* Task details *
Say how many lines in the following data hold the word "width". Write nothing but that number.

─── Information shown

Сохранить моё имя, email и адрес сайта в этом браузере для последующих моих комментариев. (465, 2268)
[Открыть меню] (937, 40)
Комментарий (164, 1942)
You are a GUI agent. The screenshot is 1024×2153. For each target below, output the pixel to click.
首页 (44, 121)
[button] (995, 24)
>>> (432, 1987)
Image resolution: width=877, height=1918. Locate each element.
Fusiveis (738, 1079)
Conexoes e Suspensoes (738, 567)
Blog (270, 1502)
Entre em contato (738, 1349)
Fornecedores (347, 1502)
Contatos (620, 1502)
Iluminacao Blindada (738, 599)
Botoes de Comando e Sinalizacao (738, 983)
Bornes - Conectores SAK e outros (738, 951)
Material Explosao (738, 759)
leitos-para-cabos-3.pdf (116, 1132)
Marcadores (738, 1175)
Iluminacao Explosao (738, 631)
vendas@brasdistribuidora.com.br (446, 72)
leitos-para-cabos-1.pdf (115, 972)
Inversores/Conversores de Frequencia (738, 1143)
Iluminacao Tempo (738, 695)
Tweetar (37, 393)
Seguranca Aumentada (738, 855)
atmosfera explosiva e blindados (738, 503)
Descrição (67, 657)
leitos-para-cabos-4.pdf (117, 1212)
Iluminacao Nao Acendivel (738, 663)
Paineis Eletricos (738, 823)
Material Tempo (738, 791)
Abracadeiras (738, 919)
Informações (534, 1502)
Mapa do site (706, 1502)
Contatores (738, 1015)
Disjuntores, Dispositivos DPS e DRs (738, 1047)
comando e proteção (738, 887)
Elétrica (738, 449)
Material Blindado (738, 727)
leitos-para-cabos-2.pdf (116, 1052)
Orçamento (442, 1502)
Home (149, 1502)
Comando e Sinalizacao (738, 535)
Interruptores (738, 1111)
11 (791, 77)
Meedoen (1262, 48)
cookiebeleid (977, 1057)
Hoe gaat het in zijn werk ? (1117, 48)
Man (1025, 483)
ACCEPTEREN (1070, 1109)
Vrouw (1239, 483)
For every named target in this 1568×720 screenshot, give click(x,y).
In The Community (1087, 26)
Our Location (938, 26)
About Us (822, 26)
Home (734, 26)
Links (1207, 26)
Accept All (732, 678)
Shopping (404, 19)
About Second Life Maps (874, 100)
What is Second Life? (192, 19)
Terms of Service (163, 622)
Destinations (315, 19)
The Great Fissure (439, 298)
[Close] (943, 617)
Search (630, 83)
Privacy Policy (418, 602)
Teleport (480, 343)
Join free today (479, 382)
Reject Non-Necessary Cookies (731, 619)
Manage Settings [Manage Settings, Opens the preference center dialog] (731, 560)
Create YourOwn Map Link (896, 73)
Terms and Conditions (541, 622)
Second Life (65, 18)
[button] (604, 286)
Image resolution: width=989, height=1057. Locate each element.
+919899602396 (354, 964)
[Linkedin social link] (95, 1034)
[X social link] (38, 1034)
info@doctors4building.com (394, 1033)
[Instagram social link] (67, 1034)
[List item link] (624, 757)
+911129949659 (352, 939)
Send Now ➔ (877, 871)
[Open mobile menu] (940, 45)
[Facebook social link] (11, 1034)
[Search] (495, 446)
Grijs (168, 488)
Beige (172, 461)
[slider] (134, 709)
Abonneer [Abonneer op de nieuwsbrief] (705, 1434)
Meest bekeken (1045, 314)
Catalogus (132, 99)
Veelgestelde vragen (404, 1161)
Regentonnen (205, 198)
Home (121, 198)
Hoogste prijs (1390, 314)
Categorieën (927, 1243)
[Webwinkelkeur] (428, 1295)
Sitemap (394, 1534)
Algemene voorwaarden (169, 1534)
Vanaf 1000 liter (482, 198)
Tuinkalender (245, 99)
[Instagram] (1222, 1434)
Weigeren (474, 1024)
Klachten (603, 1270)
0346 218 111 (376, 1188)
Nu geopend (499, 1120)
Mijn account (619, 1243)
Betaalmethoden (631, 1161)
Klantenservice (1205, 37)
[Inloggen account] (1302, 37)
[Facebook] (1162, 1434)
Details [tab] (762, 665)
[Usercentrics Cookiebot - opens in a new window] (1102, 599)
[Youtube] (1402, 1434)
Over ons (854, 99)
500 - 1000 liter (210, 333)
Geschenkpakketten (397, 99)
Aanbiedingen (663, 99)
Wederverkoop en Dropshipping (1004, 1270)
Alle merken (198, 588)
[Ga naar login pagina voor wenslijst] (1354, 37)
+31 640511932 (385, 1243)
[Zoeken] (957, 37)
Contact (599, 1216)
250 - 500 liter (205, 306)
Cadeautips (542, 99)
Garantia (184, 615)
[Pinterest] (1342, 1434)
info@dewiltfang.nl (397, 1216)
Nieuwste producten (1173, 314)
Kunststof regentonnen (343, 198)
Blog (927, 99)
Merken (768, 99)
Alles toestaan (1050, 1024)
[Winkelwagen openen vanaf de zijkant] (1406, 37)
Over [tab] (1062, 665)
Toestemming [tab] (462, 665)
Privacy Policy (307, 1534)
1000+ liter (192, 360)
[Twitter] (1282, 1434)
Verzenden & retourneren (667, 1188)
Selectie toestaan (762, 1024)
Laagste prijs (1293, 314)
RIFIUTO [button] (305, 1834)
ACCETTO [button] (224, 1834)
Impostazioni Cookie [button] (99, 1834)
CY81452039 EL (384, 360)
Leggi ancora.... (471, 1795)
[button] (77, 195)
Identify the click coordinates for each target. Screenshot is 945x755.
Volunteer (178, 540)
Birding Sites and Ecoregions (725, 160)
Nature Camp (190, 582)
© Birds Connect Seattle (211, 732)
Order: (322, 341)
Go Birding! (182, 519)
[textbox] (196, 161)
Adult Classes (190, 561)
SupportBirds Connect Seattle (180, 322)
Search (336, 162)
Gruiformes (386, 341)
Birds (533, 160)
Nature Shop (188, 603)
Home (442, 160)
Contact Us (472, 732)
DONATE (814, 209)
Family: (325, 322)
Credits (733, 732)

──────

* Output of the task *
2